Obama’s death squads in West Papua, the Indonesian military special forces known as Kopassus, are now targeting indigenous religious leaders for assassination. In July, Barack Obama lifted the restrictions on funding the notorious death squads responsible for innumerable murders in West Papua and East Timor. Perhaps some day international jurists will no longer turn a blind eye to this violation of human rights law; what better time to bring charges against a United States president in an international court.

 

Confronting Control

In his post Wikileaks, Julian Assange and Modern Anarchist Praxis, Nihilo Zero discusses confronting control, anarchistic ideals, and how Cablegate might impact militaristic consumerism.

Sunday, December 05, 2010

 

Facing Reality

Five years ago, Paul Jay spoke about his vision for The Real News: giving people hope by facing reality.

Friday, December 03, 2010

 

Surmounting Servility

As we await Hillary's hysteria and Barack's bromides over Cablegate, it might be an opportune moment to consider the mindset that fosters their rise to power despite their intellectual incompetence. In his 2006 essay Conspiracy as Governance, Julian Assange examines the primary methodology of authoritarian regimes, as well as ways of attacking their conspiratorial cognitive ability.

Thursday, December 02, 2010

 

Front Lines

When the American company Bechtel tried to privatize water in Bolivia, they helped to foment an indigenous peoples' rebellion. That rebellion, in turn, established an indigenous head of state who has led them in revising their constitution to respect the rights of Mother Earth, enabling Bolivia to act as guarantor of the implementation of the UN Declaration on the Rights of Indigenous Peoples worldwide. In Aracaunia, toward the tip of the southern cone of South America, the Mapuche are rebelling against the Chilean government that is abetting a Japanese company intent on stealing their water. As water becomes more precious due to wasteful habits, pollution and climate change, corporations with an eye to profit will continue looking for locations to steal; as proprietors of much of that water, indigenous nations are, as usual, on the front lines.

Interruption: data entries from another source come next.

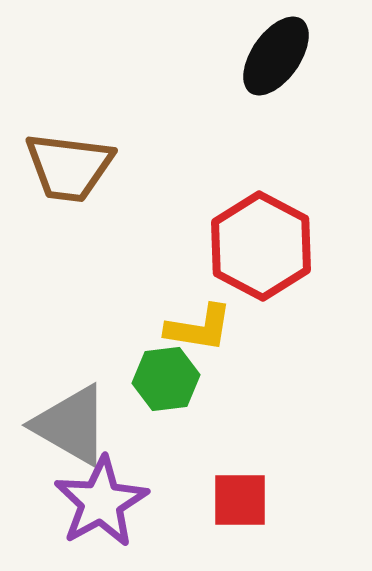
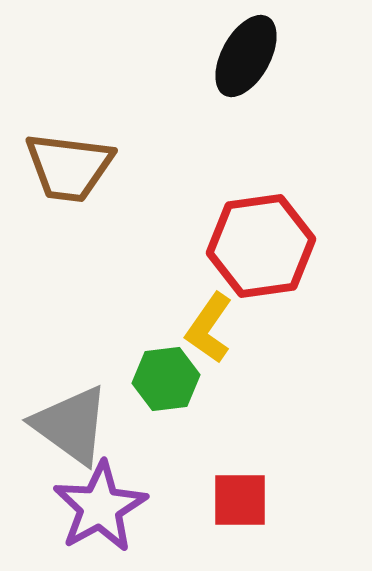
black ellipse: moved 30 px left; rotated 6 degrees counterclockwise
red hexagon: rotated 24 degrees clockwise
yellow L-shape: moved 10 px right; rotated 116 degrees clockwise
gray triangle: rotated 6 degrees clockwise
purple star: moved 1 px left, 5 px down
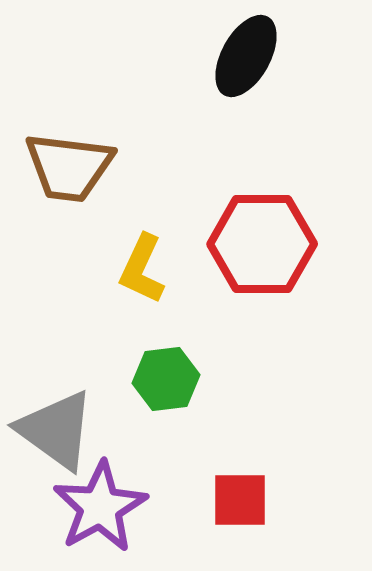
red hexagon: moved 1 px right, 2 px up; rotated 8 degrees clockwise
yellow L-shape: moved 67 px left, 59 px up; rotated 10 degrees counterclockwise
gray triangle: moved 15 px left, 5 px down
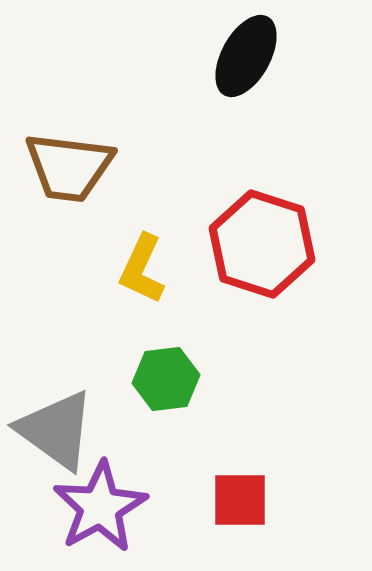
red hexagon: rotated 18 degrees clockwise
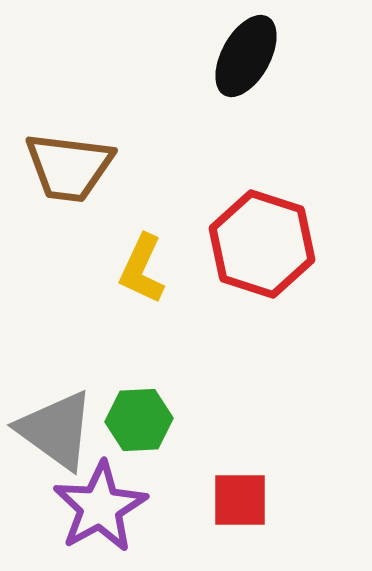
green hexagon: moved 27 px left, 41 px down; rotated 4 degrees clockwise
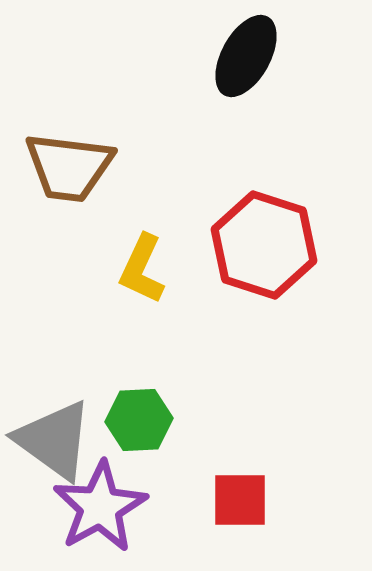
red hexagon: moved 2 px right, 1 px down
gray triangle: moved 2 px left, 10 px down
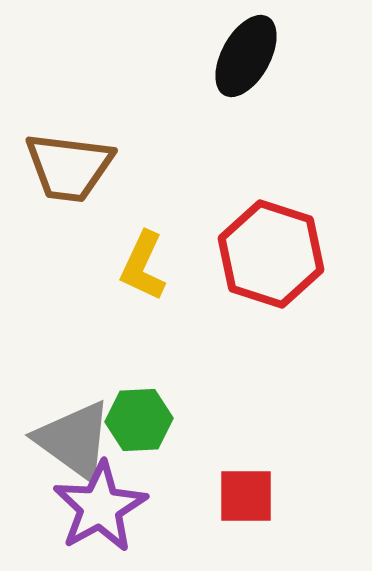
red hexagon: moved 7 px right, 9 px down
yellow L-shape: moved 1 px right, 3 px up
gray triangle: moved 20 px right
red square: moved 6 px right, 4 px up
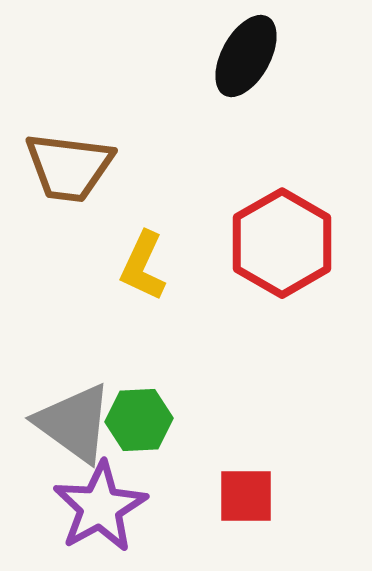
red hexagon: moved 11 px right, 11 px up; rotated 12 degrees clockwise
gray triangle: moved 17 px up
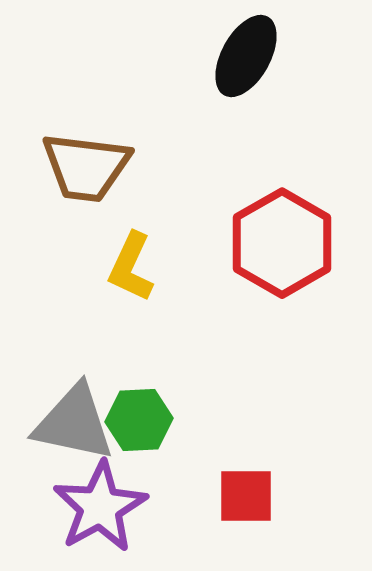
brown trapezoid: moved 17 px right
yellow L-shape: moved 12 px left, 1 px down
gray triangle: rotated 24 degrees counterclockwise
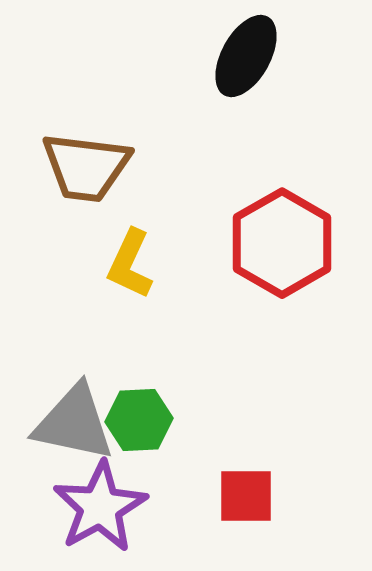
yellow L-shape: moved 1 px left, 3 px up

Wednesday, December 01, 2010

 

Julian's Blog

Before Julian Assange became the most famous advocate for whistleblowers in the world, he had a blog.

The WikiLeaks disclosure has revealed not only numerous government secrets, but also the driving mentality of major factions in our political and media class. Simply put, there are few countries in the world with citizenries and especially media outlets more devoted to serving, protecting and venerating government authorities than the U.S. Indeed, I don't quite recall any entity producing as much bipartisan contempt across the American political spectrum as WikiLeaks has: as usual, for authoritarian minds, those who expose secrets are far more hated than those in power who commit heinous acts using secrecy as their principal weapon.

And the fact that this mindset is so widespread and mainstream is quite a reflection of how degraded America's political culture is. When WikiLeaks critics devote a fraction of their rage to this form of mainstream American thinking -- which, unlike anything WikiLeaks has done, has actually resulted in piles upon piles of corpses -- then their anti-WikiLeaks protestations should be taken more seriously, but not until then.